Integration Examples
Elasticsearch Pipeline
# Stream to Elasticsearch
tail -f actions.jsonl | \
jq -c '. + {[@timestamp]: .timestamp}' | \
curl -X POST "elasticsearch:9200/_bulk" \
--data-binary @-
Prometheus Metrics
# Export metrics
for line in open('actions.jsonl'):
event = json.loads(line)
if event['failed']:
ansible_task_failures.labels(
task=event['task'],
host=event['host']
).inc()
Production Patterns
Log Rotation
/var/log/ansible/*.jsonl {
daily
rotate 90
compress
delaycompress
notifempty
create 0640 ansible ansible
}
Centralized Collection
# Ship logs to central store
- name: Upload execution logs
ansible.builtin.synchronize:
src: "{{ rf_action_logger_path }}"
dest: "rsync://logstore/ansible/{{ inventory_hostname }}/"
mode: push
Performance Considerations
rf_action_logger adds minimal overhead:
- ~1-2ms per task
- Async writes don't block execution
- Configurable buffering for high-frequency tasks
For a typical playbook with 100 tasks across 50 hosts, this adds less than 1 second total.
Security Benefits
- Forensic Analysis: Reconstruct exact execution flow after incidents
- Change Attribution: Link every change to operator and approval
- Anomaly Detection: Spot unusual patterns in automation behavior
- Compliance Evidence: Prove controls were applied consistently
Conclusion
rf_action_logger turns Ansible executions into auditable data, enabling traceability, compliance, and post-run analysis at scale.

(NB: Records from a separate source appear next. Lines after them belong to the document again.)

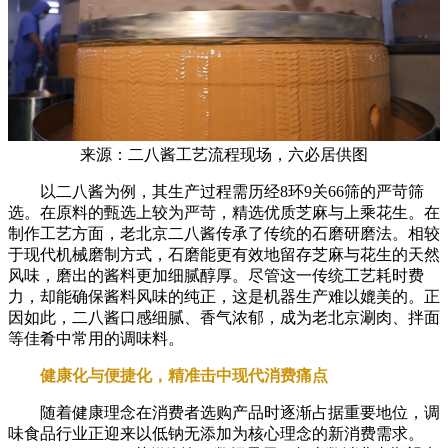
来源：二八酱工艺流程现场，六必居供图
以二八酱为例，其生产过程需历经8环9关66筛的严苛筛
选。在原料的甄选上较为严苛，精选优质芝麻与上乘花生。在
制作工艺方面，老北京二八酱传承了传统的石磨研磨法。相较
于现代机械磨制方式，石磨能更有效地留存芝麻与花生的天然
风味，磨出的酱料更加细腻醇厚。尽管这一传统工艺耗时费
力，却能确保酱料风味的纯正，这是机器生产难以媲美的。正
因如此，二八酱口感细腻、香气浓郁，成为老北京涮肉、拌面
等佳肴中常用的调味料。
健康化与便捷化，精准击中现代消费痛点
随着健康理念在消费者选购产品时逐渐占据重要地位，调
味食品行业正迎来以低钠无添加为核心理念的新消费需求。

For teams running Ansible in regulated environments or at scale, structured logging transforms operations from black-box automation to transparent, auditable infrastructure management.
The plugin is open source and has been proven in environments with strict audit requirements and thousands of managed hosts.
rf_action_logger has been deployed across numerous high-security environments, from financial services to critical infrastructure providers.